Nowadays women and children read lectures about ecclesiastical law to the oldest and most experienced of men whereas the first of Plato’s laws forbids them to inquire even into the reason for merely civil ones, which must be regarded as divine ordinances; he allowed only the older men to discuss laws among themselves and with the Magistrate – adding, ‘provided that it is not done in the presence of the young and the uninitiated’.16
A bishop has testified in writing17 that there is, at the other end of the world, an island which the Ancients called Dioscorides, fertile and favoured with all sorts of fruits and trees and a healthy air; the inhabitants are Christian, having Churches and altars which are adorned with no other images but crosses; they scrupulously observe feast-days and fasts, pay their tithes meticulously and are so chaste that no man ever lies with more than one woman for the whole of his life; meanwhile, so happy with their lot that, in the middle of the ocean, they know nothing about ships, and so simple that they do not understand a single word of the religion which they so meticulously observe – something only unbelievable to those who do not know that pagans, devout worshippers of idols, know nothing about their gods apart from their statues and their names. The original beginning of Euripides’ tragedy Menalippus went like this:
O Juppiter, car de toy rien sinon
Je ne connois seulement que le nom…
[O Juppiter – for I know nothing nothing of thee but thy Name…]18
[B] I have also seen in my time criticisms laid against some books for dealing exclusively with the humanities or philosophy without any admixture of Theology. The opposite case would not be totally indefensible, namely: that Christian Doctrine holds her rank better when set apart, as Queen and Governor; that she should be first throughout, never ancillary nor subsidiary; that Grammar, Rhetoric and Logic should [C] perhaps [B] choose their examples from elsewhere not from such sacred materials, as also should the subjects of plays for the theatre, farces and public spectacles; that Divinity is regarded with more veneration and reverence when expounded on its own style rather than when linked to human reasoning; that the more frequent fault is to see Theologians writing like humanists rather than humanists like Theologians (Philosophy, says St Chrysostom, has long been banished from the School of Divinity as a useless servant judged unworthy of glimpsing, even from the doorway when simply passing by, the sanctuary of the holy treasures of sacred doctrine); that the language of men has its own less elevated forms and must not make use of the dignity, majesty and authority of the language of God. I myself let it say – [C] verbis indisciplinatis [using undisciplined words] – [B] fortune, destiny, accident, good luck, bad luck, the gods and similar phrases, following its own fashion.19
[C] I am offering my own human thoughts as human thoughts to be considered on their own, not as things established by God’s ordinance, incapable of being doubted or challenged; they are matters of opinion not matters of faith: what I reason out secundum me, not what I believe secundum Deum20 – like schoolboys reading out their essays, not teaching but teachable, in a lay not a clerical manner but always deeply devout.
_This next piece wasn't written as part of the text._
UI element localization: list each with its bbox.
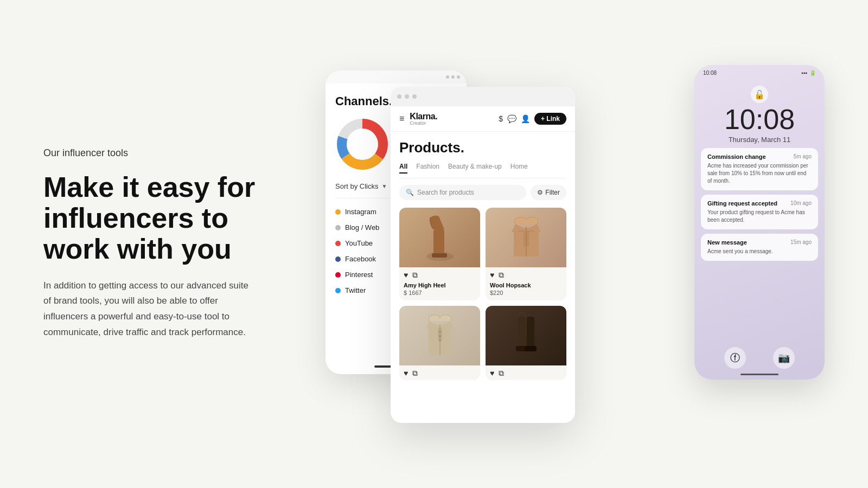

[B] And might it not be said, apparently reasonably, that a decree forbidding anyone to write about religion (except very reservedly) unless expressly professing to do so would not lack some image of usefulness and justice – as perhaps would one requiring me too to hold my peace on the subject?
[A] I have been told that for reasons of reverence even those who are not of our Church forbid the use among themselves of the name of God in their everyday speech.21 They do not want it to be used as a kind of interjection or exclamation, nor to support testimony nor when making contracts; in that I consider they are right. Whenever we bring God’s name into our affairs or our society let it be done seriously and devoutly.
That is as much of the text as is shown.